*WORK REQUIRED*.
Every line in the data below has to be repeated exactly; no picture belongs in the result.

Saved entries
**********

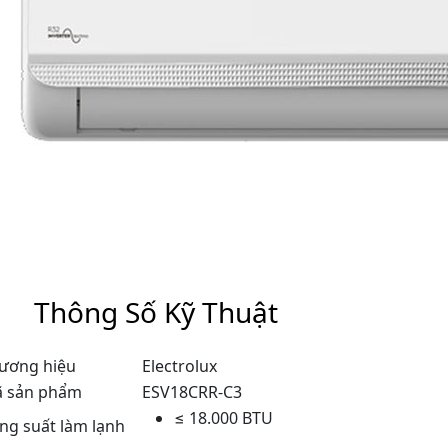
Thông Số Kỹ Thuật
ương hiệu
Electrolux
 sản phẩm
ESV18CRR-C3
≤ 18.000 BTU
ng suất làm lạnh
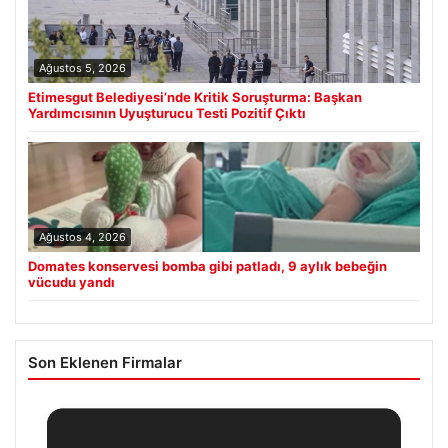
Ağustos 5, 2026
Etimesgut Belediyesi’nde Kritik Soruşturma: Başkan
Yardımcısının Uyuşturucu Testi Pozitif Çıktı
Ağustos 4, 2026
Domates konservesi bomba gibi patladı, 9 aylık bebeğin
vücudu yandı
Son Eklenen Firmalar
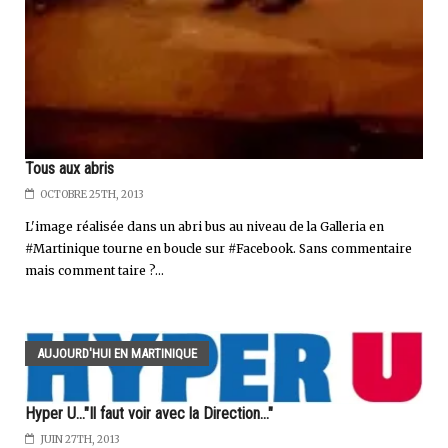
Tous aux abris
OCTOBRE 25TH, 2013
L'image réalisée dans un abri bus au niveau de la Galleria en
#Martinique tourne en boucle sur #Facebook. Sans commentaire
mais comment taire ?...
AUJOURD'HUI EN MARTINIQUE
Hyper U..."Il faut voir avec la Direction..."
JUIN 27TH, 2013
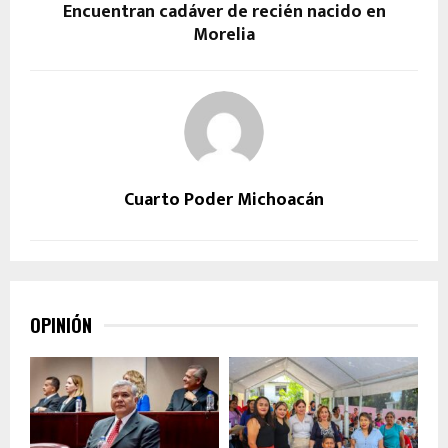
Encuentran cadáver de recién nacido en
Morelia
Cuarto Poder Michoacán
OPINIÓN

**********

*PROBLEM SOLUTION*.
Thông Số Kỹ Thuật
ương hiệu
Electrolux
 sản phẩm
ESV18CRR-C3
≤ 18.000 BTU
ng suất làm lạnh
Ağustos 5, 2026
Etimesgut Belediyesi’nde Kritik Soruşturma: Başkan
Yardımcısının Uyuşturucu Testi Pozitif Çıktı
Ağustos 4, 2026
Domates konservesi bomba gibi patladı, 9 aylık bebeğin
vücudu yandı
Son Eklenen Firmalar
Tous aux abris
OCTOBRE 25TH, 2013
L'image réalisée dans un abri bus au niveau de la Galleria en
#Martinique tourne en boucle sur #Facebook. Sans commentaire
mais comment taire ?...
AUJOURD'HUI EN MARTINIQUE
Hyper U..."Il faut voir avec la Direction..."
JUIN 27TH, 2013
Encuentran cadáver de recién nacido en
Morelia
Cuarto Poder Michoacán
OPINIÓN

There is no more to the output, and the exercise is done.